While Germany isn’t even set to face its first opponent, Mexico, until Sunday, DFB officials are already working with SAP to plan for the next World Cup. The two plan to incorporate further levels of AI and machine learning as the technology continues to evolve. In the near future, for example, the system might be able to more easily identify complex match scenes, predict opponent tendencies, and suggest plays based on smart technologies that detect patterns leveraging positioning data.

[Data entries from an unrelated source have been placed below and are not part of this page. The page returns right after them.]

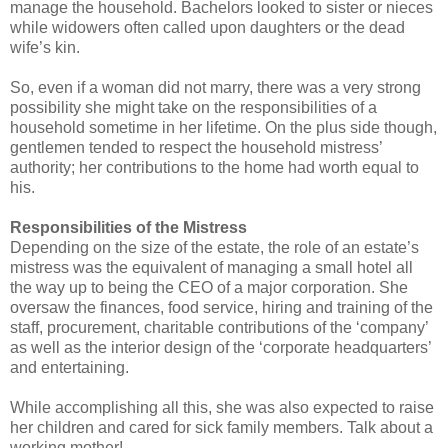
manage the household. Bachelors looked to sister or nieces
while widowers often called upon daughters or the dead
wife’s kin.
So, even if a woman did not marry, there was a very strong
possibility she might take on the responsibilities of a
household sometime in her lifetime. On the plus side though,
gentlemen tended to respect the household mistress’
authority; her contributions to the home had worth equal to
his.
Responsibilities of the Mistress
Depending on the size of the estate, the role of an estate’s
mistress was the equivalent of managing a small hotel all
the way up to being the CEO of a major corporation. She
oversaw the finances, food service, hiring and training of the
staff, procurement, charitable contributions of the ‘company’
as well as the interior design of the ‘corporate headquarters’
and entertaining.
While accomplishing all this, she was also expected to raise
her children and cared for sick family members. Talk about a
working mother!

“Artificial intelligence and machine learning play a significant role in football and are an essential part of data analytics,” said Oliver Bierhoff, the general manager of the German national soccer team. “We have an incredible amount of data at the German national team that we need to process and share in real time with the trainer, the players and the analysts. We aim to gain a competitive advantage by using the latest technology innovations and we’re glad to work with SAP as the best partner for that.”

SportTechie Takeaway

Analytics have become an important component of the way athletes train and the way teams prepare for matches. The 2014 World Cup represented a showcase of early iterations of these technologies, used by just a few teams. Analytics will be much more heavily used during this year’s tournament. Every team will have access at the 2018 FIFA World Cup to granular training and match analyses in real time. In addition to each team’s own analytics capabilities, FIFA approved of the use of tablets for coaches on the bench for the first time. Each of the 32 competing teams will have the option to use tablets fed real-time information about player metrics, positional data, and video footage. Technologies such as these will shape soccer (and every sport for that matter) long into the future.